8-KMaterial AgreementsExhibits & Filings

CARDINAL HEALTH INC 8-K Report, Material Agreement (Nov 6, 2006)

Filed November 6, 2006For Securities:CAH

Summary

Cardinal Health, Inc. (CAH) filed an 8-K on November 6, 2006, reporting on a material definitive agreement. Specifically, the company's wholly-owned subsidiary, Cardinal Health Funding, LLC, entered into a second amendment and restatement of its receivables purchase agreement on October 31, 2006. This amendment extends an $800 million revolving receivables purchase facility for an additional 364 days.
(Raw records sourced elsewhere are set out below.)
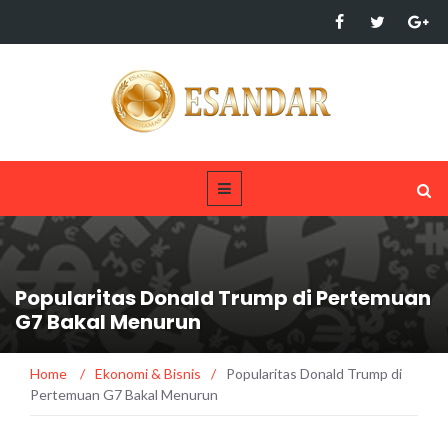
Popularitas Donald Trump di Pertemuan
G7 Bakal Menurun
Home
/
Ekonomi & Bisnis
/
Popularitas Donald Trump di
Pertemuan G7 Bakal Menurun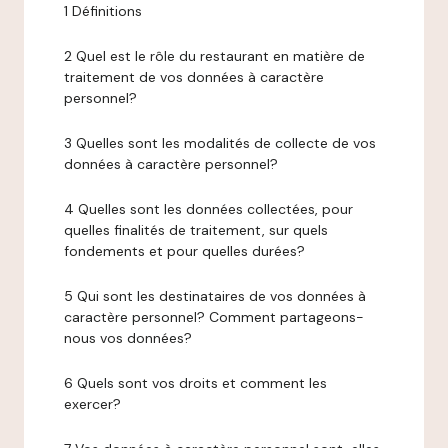
1 Définitions
2 Quel est le rôle du restaurant en matière de
traitement de vos données à caractère
personnel?
3 Quelles sont les modalités de collecte de vos
données à caractère personnel?
4 Quelles sont les données collectées, pour
quelles finalités de traitement, sur quels
fondements et pour quelles durées?
5 Qui sont les destinataires de vos données à
caractère personnel? Comment partageons-
nous vos données?
6 Quels sont vos droits et comment les
exercer?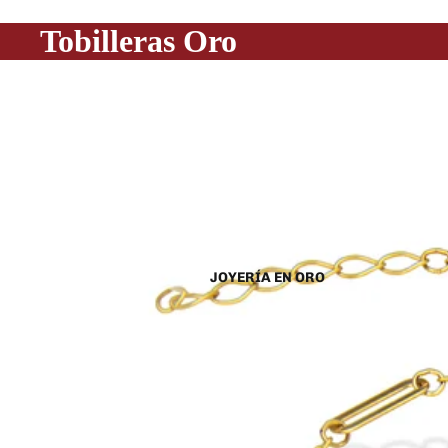
Tobilleras Oro
JOYERÍA EN ORO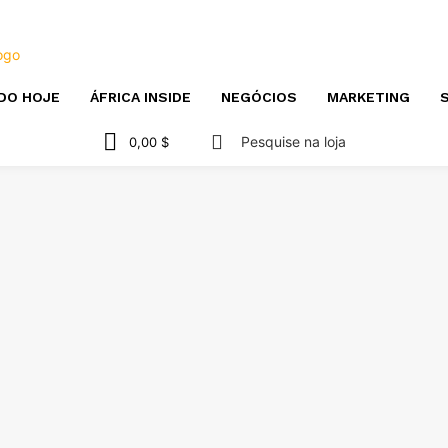
DO HOJE
ÁFRICA INSIDE
NEGÓCIOS
MARKETING
S
Pesquise na loja
0,00 $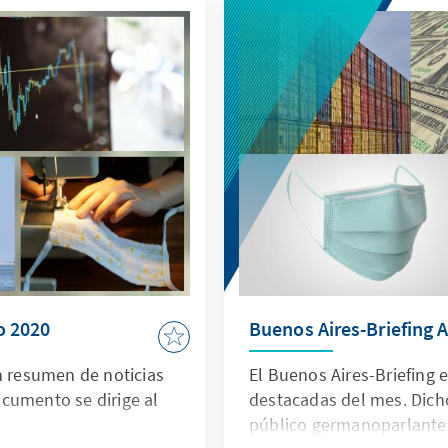
o 2020
Buenos Aires-Briefing A
n resumen de noticias
El Buenos Aires-Briefing 
cumento se dirige al
destacadas del mes. Dich
público germanoparlante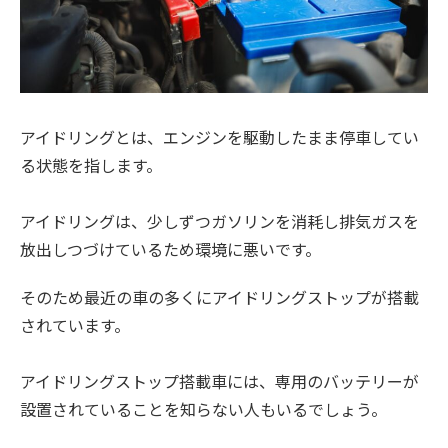
アイドリングとは、エンジンを駆動したまま停車してい
る状態を指します。
アイドリングは、少しずつガソリンを消耗し排気ガスを
放出しつづけているため環境に悪いです。
そのため最近の車の多くにアイドリングストップが搭載
されています。
アイドリングストップ搭載車には、専用のバッテリーが
設置されていることを知らない人もいるでしょう。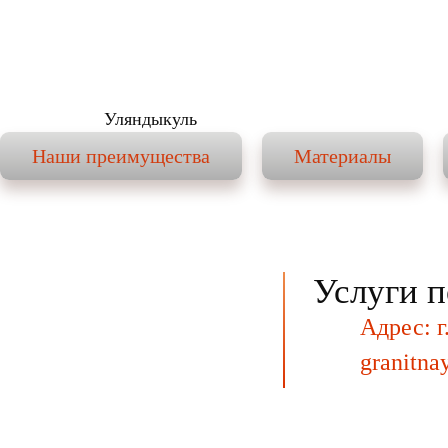
Уляндыкуль
Наши преимущества
Материалы
Услуги п
Адрес: г
granitna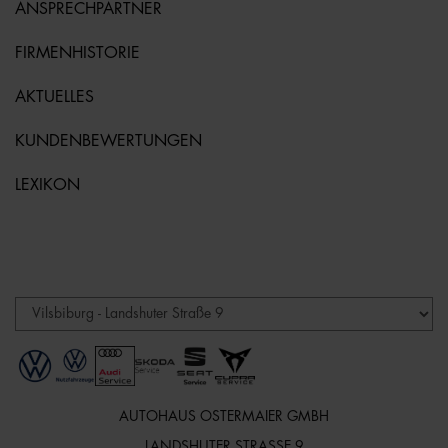
ANSPRECHPARTNER
FIRMENHISTORIE
AKTUELLES
KUNDENBEWERTUNGEN
LEXIKON
AUTOHAUS OSTERMAIER GMBH
LANDSHUTER STRASSE 9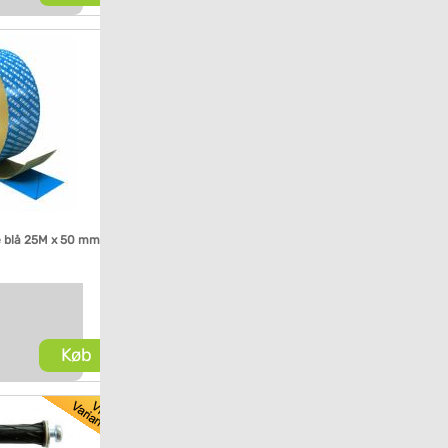
 blå 25M x 50 mm
Køb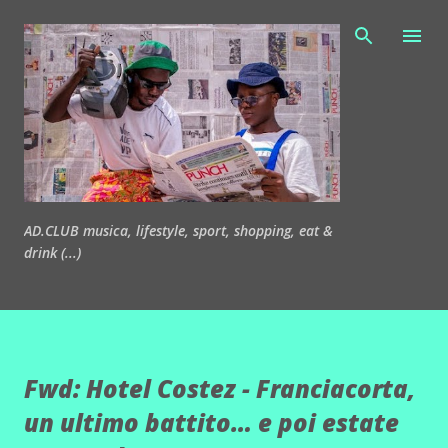
Passa ai contenuti principali
AD.CLUB musica, lifestyle, sport, shopping, eat &
drink (...)
Fwd: Hotel Costez - Franciacorta,
un ultimo battito… e poi estate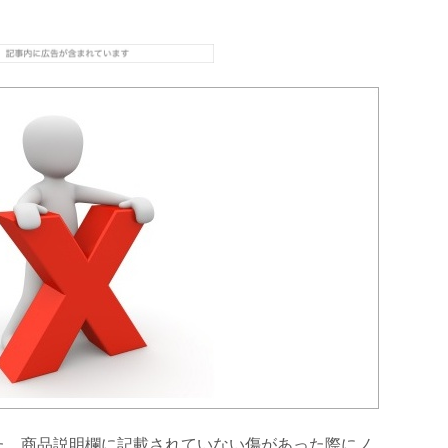
た、商品説明欄に記載されていない傷があった際にノ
This facility is crucial for the company's liquidity and ongoing operations, allowing it to securitize its trade receivables.

Key Highlights

  • 1Cardinal Health's subsidiary, Cardinal Health Funding, LLC, amended and restated its receivables purchase agreement.
  • 2The $800 million revolving receivables purchase facility has been extended by an additional 364 days.
  • 3This agreement facilitates the securitization of the company's trade receivables through various subsidiaries and financial institutions.
  • 4The transaction structure involves the sale of existing and future trade receivables to Cardinal Health Funding, LLC.
  • 5The company, through its subsidiary Griffin Capital, LLC, acts as a servicer for these receivables.
  • 6Standard amortization events, including defaults, breaches, and changes of control, are outlined in the agreement.
  • 7Several major financial institutions, including The Bank of Nova Scotia, ABN AMRO Bank N.V., and JPMorgan Chase Bank, N.A., are involved as agents and participants in the facility.